醜くも私が原因では無いと隊長達にアピールを三人が一斉に始めたものだから、だんだんと隊長達の顔が怒りで歪んでいく。三人は自分さえ助かればいいと隊長達の変化を見逃してしまった。
「騒ぎを起こした時点で三人とも同罪だ!! 見苦しく言い訳連ねてんじゃねーぞバカ共が!! エレナ、マーガレット……たっぷり絞れ!」
遂に堪忍袋の緒が切れたのか普段めったに使わない粗暴な言葉で三人を叱りつけるカナリア。三人は言い訳をする為開いていた口を問答無用で閉める事となった。
「「では……三人とも覚悟してくださいね」」
笑顔でカナリアから受けた命令道理に説教を始めようとするエレナとマーガレット。
三人は声にならない声を街中に響かせることになった。
遠くから見守る王都民は皆が皆、心の中で『問題児を抱え込んでいると苦労しますね』と各番隊隊長に向け合唱し、何も問題を起こすのはソルフィナ・ザワードだけでは無いという事で皆が皆、隊長達の苦労に涙した。

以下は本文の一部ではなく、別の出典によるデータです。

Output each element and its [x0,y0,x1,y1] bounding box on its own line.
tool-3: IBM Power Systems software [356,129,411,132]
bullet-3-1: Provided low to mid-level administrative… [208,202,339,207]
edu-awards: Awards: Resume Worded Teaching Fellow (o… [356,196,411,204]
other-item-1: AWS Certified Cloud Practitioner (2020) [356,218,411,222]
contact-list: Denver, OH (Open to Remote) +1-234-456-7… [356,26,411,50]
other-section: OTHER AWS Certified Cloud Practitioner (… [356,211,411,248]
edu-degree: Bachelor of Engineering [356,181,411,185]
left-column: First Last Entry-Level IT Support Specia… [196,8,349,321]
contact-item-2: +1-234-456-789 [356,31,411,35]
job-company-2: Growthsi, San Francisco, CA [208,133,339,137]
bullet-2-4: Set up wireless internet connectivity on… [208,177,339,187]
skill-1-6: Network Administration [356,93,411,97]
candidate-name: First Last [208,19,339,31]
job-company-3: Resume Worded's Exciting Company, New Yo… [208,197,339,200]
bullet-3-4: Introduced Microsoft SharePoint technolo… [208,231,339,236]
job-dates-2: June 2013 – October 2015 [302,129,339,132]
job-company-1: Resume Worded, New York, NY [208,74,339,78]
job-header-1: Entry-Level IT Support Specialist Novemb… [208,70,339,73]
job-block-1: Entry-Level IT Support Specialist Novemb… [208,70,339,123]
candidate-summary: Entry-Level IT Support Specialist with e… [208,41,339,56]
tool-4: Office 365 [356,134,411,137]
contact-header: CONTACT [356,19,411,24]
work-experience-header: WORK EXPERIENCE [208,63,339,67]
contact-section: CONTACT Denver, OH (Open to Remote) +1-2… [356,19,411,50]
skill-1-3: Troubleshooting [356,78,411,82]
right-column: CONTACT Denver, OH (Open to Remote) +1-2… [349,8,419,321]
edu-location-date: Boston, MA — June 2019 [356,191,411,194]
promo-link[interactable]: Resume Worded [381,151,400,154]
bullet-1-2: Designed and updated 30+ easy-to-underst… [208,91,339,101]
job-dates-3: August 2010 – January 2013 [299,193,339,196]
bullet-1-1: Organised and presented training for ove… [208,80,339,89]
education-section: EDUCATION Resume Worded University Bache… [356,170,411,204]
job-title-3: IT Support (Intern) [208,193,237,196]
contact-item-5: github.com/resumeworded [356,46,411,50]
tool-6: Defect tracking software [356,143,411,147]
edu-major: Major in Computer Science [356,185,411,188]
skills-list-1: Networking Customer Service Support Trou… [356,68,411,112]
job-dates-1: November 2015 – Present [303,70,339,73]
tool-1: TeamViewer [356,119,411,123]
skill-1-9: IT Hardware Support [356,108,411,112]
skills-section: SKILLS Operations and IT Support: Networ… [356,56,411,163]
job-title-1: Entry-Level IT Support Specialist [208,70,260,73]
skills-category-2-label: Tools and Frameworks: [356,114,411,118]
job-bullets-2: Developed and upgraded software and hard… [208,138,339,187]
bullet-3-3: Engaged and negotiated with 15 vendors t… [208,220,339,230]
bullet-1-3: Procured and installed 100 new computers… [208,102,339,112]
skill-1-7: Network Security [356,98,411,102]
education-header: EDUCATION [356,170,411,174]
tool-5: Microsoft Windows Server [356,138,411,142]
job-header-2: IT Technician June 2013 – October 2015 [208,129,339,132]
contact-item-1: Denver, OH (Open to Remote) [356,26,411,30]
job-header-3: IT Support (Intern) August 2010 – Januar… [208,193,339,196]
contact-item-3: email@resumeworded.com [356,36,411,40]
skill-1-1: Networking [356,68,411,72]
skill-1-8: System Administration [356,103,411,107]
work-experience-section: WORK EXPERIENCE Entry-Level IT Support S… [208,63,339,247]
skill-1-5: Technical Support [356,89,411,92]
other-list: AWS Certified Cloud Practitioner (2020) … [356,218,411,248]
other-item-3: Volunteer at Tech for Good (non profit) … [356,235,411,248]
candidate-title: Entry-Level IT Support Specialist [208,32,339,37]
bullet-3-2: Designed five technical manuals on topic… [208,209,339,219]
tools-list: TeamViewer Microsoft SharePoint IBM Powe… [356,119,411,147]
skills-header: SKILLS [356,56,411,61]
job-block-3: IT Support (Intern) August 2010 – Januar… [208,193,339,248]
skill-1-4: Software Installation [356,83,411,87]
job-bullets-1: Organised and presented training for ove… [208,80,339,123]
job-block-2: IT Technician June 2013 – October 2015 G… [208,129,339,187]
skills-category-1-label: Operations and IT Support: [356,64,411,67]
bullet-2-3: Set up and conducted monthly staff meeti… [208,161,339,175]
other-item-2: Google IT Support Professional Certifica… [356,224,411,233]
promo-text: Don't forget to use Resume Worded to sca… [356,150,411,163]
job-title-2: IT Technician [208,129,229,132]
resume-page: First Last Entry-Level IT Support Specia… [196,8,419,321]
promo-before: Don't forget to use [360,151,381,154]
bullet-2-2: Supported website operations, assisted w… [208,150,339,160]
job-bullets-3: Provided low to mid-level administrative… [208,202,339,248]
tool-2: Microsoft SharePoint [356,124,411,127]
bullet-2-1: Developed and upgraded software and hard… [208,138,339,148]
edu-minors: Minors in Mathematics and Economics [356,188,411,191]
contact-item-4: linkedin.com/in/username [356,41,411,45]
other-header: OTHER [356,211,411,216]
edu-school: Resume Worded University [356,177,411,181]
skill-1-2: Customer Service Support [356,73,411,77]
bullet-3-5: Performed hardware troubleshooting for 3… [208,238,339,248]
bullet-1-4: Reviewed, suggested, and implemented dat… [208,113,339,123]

夜、『モン・ブラン・オ・マロン』の前で足が痺れたのか地面に寝ころび奇声を放つソルフィナ達が目撃されたとかされないとか……。
今回もハル君がエルドランドに来る前の話となってます! 今回は書くのに苦労しました! 初めは、もっと短くするつもりだったのに執筆するにつれて長くなってしまいました。まぁ、楽しんで読んでもらえたら良いなと頑張りました!でわでわ!!